TASK GOAL:
The result should be the lines from the one holding "Box Market market-leading players" to the final line of the records below, repeated exactly and with no pictures.
○ ○ ○
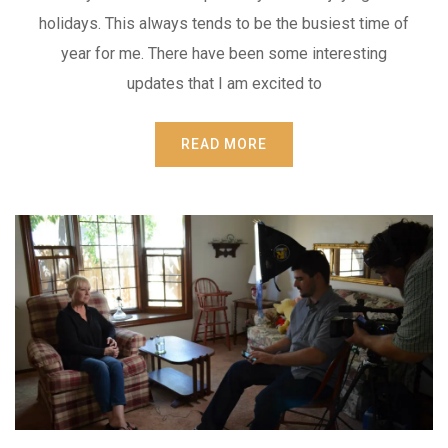
holidays. This always tends to be the busiest time of
year for me. There have been some interesting
updates that I am excited to
READ MORE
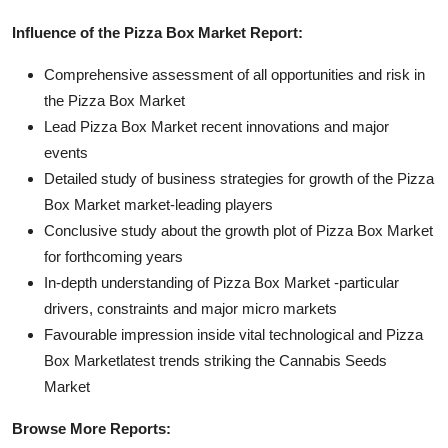
Influence of the Pizza Box Market Report:
Comprehensive assessment of all opportunities and risk in
the Pizza Box Market
Lead Pizza Box Market recent innovations and major
events
Detailed study of business strategies for growth of the Pizza
Box Market market-leading players
Conclusive study about the growth plot of Pizza Box Market
for forthcoming years
In-depth understanding of Pizza Box Market -particular
drivers, constraints and major micro markets
Favourable impression inside vital technological and Pizza
Box Marketlatest trends striking the Cannabis Seeds
Market
Browse More Reports:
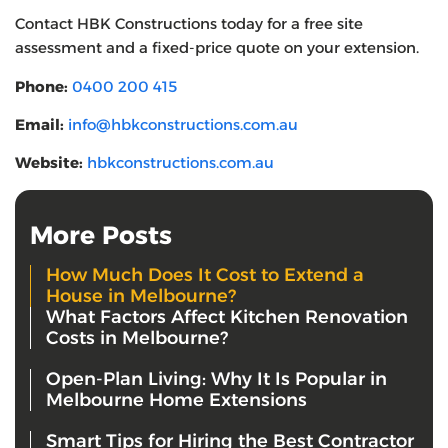
Contact HBK Constructions today for a free site
assessment and a fixed-price quote on your extension.
Phone:
0400 200 415
Email:
info@hbkconstructions.com.au
Website:
hbkconstructions.com.au
More Posts
How Much Does It Cost to Extend a
House in Melbourne?
What Factors Affect Kitchen Renovation
Costs in Melbourne?
Open-Plan Living: Why It Is Popular in
Melbourne Home Extensions
Smart Tips for Hiring the Best Contractor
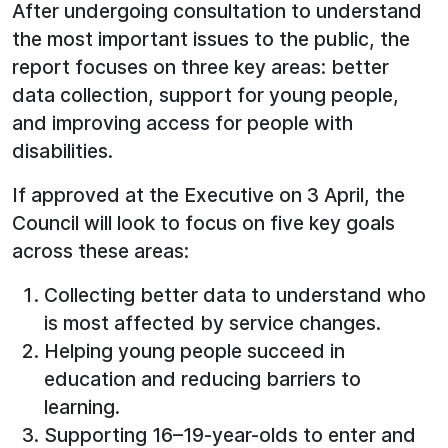
After undergoing consultation to understand
the most important issues to the public, the
report focuses on three key areas: better
data collection, support for young people,
and improving access for people with
disabilities.
If approved at the Executive on 3 April, the
Council will look to focus on five key goals
across these areas:
Collecting better data to understand who
is most affected by service changes.
Helping young people succeed in
education and reducing barriers to
learning.
Supporting 16–19-year-olds to enter and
○ ○ ○
REPLY:
Box Market market-leading players
Conclusive study about the growth plot of Pizza Box Market
for forthcoming years
In-depth understanding of Pizza Box Market -particular
drivers, constraints and major micro markets
Favourable impression inside vital technological and Pizza
Box Marketlatest trends striking the Cannabis Seeds
Market
Browse More Reports:
Contact HBK Constructions today for a free site
assessment and a fixed-price quote on your extension.
Phone:
0400 200 415
Email:
info@hbkconstructions.com.au
Website:
hbkconstructions.com.au
More Posts
How Much Does It Cost to Extend a
House in Melbourne?
What Factors Affect Kitchen Renovation
Costs in Melbourne?
Open-Plan Living: Why It Is Popular in
Melbourne Home Extensions
Smart Tips for Hiring the Best Contractor
After undergoing consultation to understand
the most important issues to the public, the
report focuses on three key areas: better
data collection, support for young people,
and improving access for people with
disabilities.
If approved at the Executive on 3 April, the
Council will look to focus on five key goals
across these areas:
Collecting better data to understand who
is most affected by service changes.
Helping young people succeed in
education and reducing barriers to
learning.
Supporting 16–19-year-olds to enter and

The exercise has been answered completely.